By the time I'd checked the power on both machines, rearranged some of the clothespins, and fiddled with the lights, the guests had started arriving. I could hear bottles popping and glasses clinking in the other room. When I joined them in the reception area, I recognized a well-known culture critic for the French newspaper
Libération.
He was engaged in conversation with a man in jodhpurs. And there was Shelly Hampl, who had already cornered Azar. I was just about to make my way toward her for a hearty session of glad-handing when a couple at the door caught my attention. Both were dressed in white with different-colored blazers, and one of them was carrying a small box. I couldn't believe it: it was Dave and Dan.

After a cursory
bise
with Shelly that of course turned into a hug, I greeted my Continuists.

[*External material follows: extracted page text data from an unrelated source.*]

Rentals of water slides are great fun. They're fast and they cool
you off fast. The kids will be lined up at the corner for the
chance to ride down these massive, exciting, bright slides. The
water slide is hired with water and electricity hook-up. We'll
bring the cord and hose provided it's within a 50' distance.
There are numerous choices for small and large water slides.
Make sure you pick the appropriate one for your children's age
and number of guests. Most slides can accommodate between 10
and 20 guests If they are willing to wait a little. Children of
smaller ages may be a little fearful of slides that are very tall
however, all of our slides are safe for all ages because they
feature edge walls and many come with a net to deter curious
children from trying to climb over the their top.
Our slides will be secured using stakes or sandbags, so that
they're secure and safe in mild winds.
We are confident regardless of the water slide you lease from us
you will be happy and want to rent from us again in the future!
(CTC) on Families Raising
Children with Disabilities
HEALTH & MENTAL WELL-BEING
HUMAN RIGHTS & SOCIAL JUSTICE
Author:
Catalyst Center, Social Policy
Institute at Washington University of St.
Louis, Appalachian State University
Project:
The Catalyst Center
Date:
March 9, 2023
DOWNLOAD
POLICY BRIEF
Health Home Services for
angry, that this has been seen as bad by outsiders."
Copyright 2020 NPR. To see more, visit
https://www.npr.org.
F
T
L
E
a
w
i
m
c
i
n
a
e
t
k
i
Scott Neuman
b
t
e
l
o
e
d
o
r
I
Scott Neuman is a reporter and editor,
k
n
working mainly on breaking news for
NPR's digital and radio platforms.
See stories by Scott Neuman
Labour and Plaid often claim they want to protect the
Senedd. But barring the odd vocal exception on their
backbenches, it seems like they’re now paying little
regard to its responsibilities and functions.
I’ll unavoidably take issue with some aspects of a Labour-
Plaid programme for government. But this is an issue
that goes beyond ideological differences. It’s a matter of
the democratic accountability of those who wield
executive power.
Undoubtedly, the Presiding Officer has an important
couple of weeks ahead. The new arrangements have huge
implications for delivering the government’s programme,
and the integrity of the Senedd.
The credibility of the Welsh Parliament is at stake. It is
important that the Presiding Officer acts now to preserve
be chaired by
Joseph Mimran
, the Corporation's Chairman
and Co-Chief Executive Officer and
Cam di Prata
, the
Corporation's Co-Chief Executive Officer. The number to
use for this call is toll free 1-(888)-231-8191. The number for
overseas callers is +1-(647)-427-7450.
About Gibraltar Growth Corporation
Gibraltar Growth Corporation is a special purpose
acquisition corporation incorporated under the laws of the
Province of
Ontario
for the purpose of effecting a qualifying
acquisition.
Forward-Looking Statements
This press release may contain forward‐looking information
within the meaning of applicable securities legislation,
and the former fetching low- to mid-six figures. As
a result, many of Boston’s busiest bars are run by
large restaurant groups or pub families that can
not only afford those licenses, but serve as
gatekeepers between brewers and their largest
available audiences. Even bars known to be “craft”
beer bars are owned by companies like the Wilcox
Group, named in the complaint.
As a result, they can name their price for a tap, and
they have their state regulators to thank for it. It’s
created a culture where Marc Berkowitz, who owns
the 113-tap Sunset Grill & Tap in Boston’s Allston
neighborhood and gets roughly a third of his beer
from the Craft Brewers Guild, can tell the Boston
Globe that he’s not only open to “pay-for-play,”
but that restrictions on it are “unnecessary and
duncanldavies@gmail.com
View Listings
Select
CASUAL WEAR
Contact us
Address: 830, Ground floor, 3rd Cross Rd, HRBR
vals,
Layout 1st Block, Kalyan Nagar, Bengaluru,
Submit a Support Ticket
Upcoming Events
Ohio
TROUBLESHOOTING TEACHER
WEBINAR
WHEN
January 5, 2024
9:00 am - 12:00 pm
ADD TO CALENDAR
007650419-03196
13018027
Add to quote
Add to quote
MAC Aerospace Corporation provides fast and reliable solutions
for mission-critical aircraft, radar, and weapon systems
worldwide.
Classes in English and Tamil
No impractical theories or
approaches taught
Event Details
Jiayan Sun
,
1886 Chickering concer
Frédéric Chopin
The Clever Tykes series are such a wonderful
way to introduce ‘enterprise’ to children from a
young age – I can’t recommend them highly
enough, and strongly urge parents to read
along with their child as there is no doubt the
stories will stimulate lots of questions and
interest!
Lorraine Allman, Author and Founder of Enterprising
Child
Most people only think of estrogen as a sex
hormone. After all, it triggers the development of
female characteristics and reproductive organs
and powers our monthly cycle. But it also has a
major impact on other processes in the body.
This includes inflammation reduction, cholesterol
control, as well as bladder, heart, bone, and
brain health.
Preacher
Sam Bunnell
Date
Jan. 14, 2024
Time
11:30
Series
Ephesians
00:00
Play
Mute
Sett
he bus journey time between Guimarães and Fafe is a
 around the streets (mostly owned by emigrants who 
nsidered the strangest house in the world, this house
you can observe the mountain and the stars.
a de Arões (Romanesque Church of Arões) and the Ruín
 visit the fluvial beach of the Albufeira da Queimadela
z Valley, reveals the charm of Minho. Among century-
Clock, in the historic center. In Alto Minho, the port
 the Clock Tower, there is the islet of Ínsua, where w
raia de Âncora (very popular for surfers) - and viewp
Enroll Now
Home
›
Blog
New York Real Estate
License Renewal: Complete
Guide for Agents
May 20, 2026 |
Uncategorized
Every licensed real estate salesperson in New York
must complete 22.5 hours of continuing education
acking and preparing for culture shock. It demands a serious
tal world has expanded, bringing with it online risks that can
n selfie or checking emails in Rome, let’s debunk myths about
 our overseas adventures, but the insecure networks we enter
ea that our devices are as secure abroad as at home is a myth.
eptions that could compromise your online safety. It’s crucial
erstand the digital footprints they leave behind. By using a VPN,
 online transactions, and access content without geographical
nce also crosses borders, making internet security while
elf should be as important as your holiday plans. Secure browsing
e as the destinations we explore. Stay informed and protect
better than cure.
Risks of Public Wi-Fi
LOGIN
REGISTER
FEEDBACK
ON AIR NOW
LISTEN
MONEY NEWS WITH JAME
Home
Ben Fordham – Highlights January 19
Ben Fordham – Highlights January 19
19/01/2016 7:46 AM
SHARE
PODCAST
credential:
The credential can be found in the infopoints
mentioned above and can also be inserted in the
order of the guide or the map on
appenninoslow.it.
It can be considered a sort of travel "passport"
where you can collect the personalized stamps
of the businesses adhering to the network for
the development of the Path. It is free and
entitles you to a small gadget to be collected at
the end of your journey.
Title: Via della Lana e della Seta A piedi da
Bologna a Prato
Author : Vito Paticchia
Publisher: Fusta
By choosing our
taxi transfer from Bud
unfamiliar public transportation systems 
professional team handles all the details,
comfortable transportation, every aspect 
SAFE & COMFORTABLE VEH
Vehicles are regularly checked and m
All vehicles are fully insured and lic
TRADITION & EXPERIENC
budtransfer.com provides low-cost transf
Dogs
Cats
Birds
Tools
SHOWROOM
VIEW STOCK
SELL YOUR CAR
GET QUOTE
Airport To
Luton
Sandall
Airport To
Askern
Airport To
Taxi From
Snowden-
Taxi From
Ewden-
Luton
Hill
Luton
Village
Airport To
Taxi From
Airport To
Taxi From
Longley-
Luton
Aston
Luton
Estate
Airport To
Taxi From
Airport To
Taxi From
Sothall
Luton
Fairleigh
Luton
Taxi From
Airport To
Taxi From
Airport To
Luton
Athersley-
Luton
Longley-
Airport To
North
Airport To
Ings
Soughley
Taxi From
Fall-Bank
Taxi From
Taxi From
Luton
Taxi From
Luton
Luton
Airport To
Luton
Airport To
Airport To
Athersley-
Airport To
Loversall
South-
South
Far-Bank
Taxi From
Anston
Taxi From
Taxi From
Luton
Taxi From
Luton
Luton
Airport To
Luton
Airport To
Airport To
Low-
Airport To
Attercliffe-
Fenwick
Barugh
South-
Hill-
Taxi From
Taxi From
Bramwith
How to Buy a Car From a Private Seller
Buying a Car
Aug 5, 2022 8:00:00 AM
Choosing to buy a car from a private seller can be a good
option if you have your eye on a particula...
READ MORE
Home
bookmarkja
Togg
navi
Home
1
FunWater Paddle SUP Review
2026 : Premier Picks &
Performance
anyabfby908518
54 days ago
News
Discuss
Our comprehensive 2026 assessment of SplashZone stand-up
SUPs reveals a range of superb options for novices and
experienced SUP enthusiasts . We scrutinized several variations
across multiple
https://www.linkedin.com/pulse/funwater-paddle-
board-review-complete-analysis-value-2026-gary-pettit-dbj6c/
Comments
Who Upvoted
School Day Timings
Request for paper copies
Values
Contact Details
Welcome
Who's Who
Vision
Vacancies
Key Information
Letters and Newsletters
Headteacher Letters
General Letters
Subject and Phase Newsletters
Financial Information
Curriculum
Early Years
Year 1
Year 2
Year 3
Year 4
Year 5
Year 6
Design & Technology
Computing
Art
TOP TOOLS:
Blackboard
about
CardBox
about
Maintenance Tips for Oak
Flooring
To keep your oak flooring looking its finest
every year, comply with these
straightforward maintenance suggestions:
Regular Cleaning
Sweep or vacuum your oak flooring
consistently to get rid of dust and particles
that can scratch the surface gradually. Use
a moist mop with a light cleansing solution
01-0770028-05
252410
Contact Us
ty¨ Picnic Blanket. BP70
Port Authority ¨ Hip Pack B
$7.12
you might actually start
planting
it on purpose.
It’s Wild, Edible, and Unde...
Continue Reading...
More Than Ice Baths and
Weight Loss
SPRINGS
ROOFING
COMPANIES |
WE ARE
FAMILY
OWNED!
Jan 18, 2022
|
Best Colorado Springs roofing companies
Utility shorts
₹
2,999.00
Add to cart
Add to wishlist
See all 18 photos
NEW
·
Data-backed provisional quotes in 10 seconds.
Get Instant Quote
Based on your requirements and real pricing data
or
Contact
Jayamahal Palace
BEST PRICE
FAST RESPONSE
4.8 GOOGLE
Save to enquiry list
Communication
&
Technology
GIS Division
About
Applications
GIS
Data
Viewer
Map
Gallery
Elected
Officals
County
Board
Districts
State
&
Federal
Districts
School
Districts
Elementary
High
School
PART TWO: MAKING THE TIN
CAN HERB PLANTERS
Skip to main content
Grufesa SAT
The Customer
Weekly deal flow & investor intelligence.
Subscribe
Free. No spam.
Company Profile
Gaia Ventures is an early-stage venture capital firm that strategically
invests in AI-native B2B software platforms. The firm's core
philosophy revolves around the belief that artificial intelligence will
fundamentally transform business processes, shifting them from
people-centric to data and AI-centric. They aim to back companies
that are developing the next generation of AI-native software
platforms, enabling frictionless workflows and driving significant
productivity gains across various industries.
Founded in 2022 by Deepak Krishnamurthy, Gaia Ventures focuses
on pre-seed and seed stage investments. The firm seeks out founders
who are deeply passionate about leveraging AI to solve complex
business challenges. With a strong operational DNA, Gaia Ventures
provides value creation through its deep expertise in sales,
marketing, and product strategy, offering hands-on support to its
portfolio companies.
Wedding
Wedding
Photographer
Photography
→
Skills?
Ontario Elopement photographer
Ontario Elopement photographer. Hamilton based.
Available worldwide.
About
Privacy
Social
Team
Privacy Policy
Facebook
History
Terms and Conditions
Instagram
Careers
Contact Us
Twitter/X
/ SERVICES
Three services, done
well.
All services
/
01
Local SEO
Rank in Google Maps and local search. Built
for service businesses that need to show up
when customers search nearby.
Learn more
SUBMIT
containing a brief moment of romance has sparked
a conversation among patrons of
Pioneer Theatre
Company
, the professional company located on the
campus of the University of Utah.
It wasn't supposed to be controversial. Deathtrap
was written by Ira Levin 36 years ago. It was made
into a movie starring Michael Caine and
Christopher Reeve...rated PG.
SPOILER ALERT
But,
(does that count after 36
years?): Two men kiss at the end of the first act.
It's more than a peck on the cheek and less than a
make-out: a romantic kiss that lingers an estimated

“Gentlemen,” I said, grasping their hands. “This is a surprise.”

“I know,” said Dave. “And we don't do surprises!”

“We're in town for the spring openings,” said Dan.

I clapped him on the shoulder. “'Tis the season!”

Dave adjusted his grip on the white box. He looked around warily at the crowd. “There's actually something we wanted to talk to you about,” he said. “Might you have a minute?”